I am using pytrends to download search interest in newspapers by metro area. Here is an example for one metro area (Austin, TX):
from pytrends.request import TrendReq
import pandas as pd
code='US-TX-635'
papers=['The Wall Street Journal','New York Post','The New York Times','Boston Herald','San Francisco Chronicle']
pytrend = TrendReq()
pytrend.build_payload(kw_list=papers,cat=408,timeframe='all',geo=code)
test = pytrend.interest_over_time()
I understand that there is some randomness in Google Trends (referenced in this post), but the differences I am getting are more drastic than they should be just based on that and they persist even when I take many samples and average across them. For example, when I perform the search for five newspapers on the Google Trends site, while the exact numbers vary, it is always the case that the papers in order of popularity are New York Times, Wall Street Journal, New York Post, San Francisco Chronicle, Boston Herald. This is not the case in any of the samples I get from pytrends. Further, as one would expect, search interest for most of the papers peaks during the financial crisis according to the data from the site, but this is also not the case in the pytrends data.
For reference, here is the query I did on the site.
Does anyone know why this might be happening or if there is another API that might yield more accurate results?
I know the answer to your question, as I was experiencing a similar issue!
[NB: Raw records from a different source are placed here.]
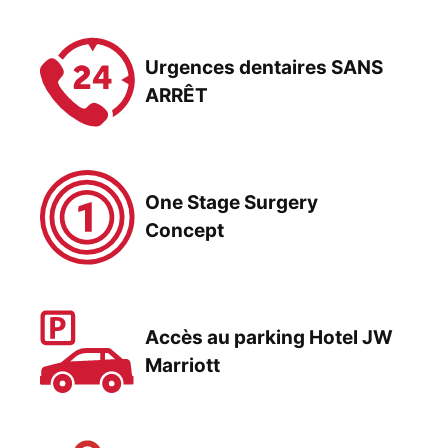
Urgences dentaires SANS
ARRÊT
One Stage Surgery
Concept
Accès au parking Hotel JW
Marriott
The public-facing Google Trends site is showing you data generated for each newspaper as a knowledge graph entity (i.e., topic) as opposed to the string query itself. For example, the Wall Street Journal as a topic is represented by the Freebase ID /m/017b3j
on the Google Trends site. Querying by topic includes relevant searches with typos and indirect descriptions. This should account for the differences you are seeing in the data.
When using pytrends, the keyword 'The Wall Street Journal'
is treated as a literal search term instead of as a topic. If you replaced this with '/m/017b3j'
, Google will treat the query as a topic and your results should match those on the Trends website.
(Note that in your linked reference query, the WSJ is represented by %2Fm%2F017b3j
, which is the URL-encoded version of /m/017b3j
)
Hope this helps!